In the mid-1940s Sir Allen Lane asked Nikolaus Pevsner if there was anything he would like to write for Penguin Books - and apparently didn’t flinch when Pevsner offered him two 50-volume series, The Buildings of England and the Pelican History of Art. Pevsner only edited the second of these, but he wrote much of The Buildings of England himself. His stated ambition was to produce a paperback series that “every schoolboy” could carry in his pocket - every schoolgirl, presumably, would be looking after the satchels and the bikes. Undeterred, the schoolgirls became great fans. A few years ago, Janet Street-Porter, Lucinda Lambton and Joan Bakewell contributed to the BBC series Travels With Pevsner, and their programmes are being repeated for Pevsner Night, alongside Jonathan Meades’s Worcestershire and Craig Brown’s Suffolk.

Meades has also made a documentary, Pevsner Revisited (9-9.45pm), which puts The Buildings of England in the context of Pevsner’s life and times.
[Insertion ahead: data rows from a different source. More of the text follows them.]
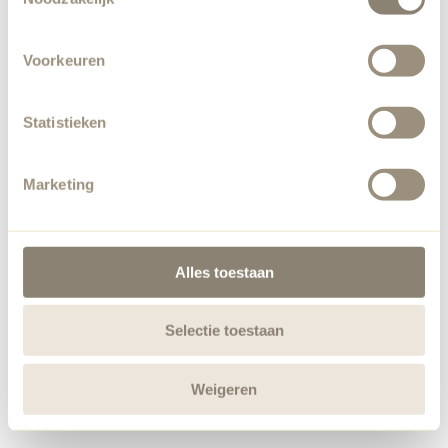
Voorkeuren
Statistieken
Marketing
Alles toestaan
Selectie toestaan
Weigeren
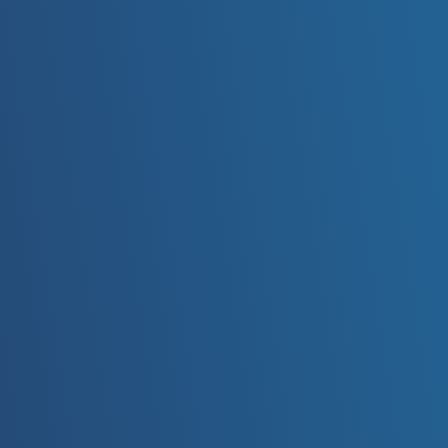
statt, in dem wir weiter auf deine
geäußerten Wünsche eingehen.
Too large now to slip into a pocket, the volumes will fit quite easily into your holiday luggage.

Animal Frontline Animal Planet, Sundays, 10pm.

An investigative series exposing wildlife crimes and showing the work of those who try to prevent them. This week, campaigner Jill Robinson has set up a sanctuary to recover bears imprisoned and “milked” for their bile, which is used in traditional Chinese medicine. The programme ends with a discussion on animal welfare in Asia. This is a rare example of a wildlife series that does not set out to recreate an earthly paradise, untouched by man.

A Pocket Full of Posies BBC2, Friday, July 13, 9-9.50pm.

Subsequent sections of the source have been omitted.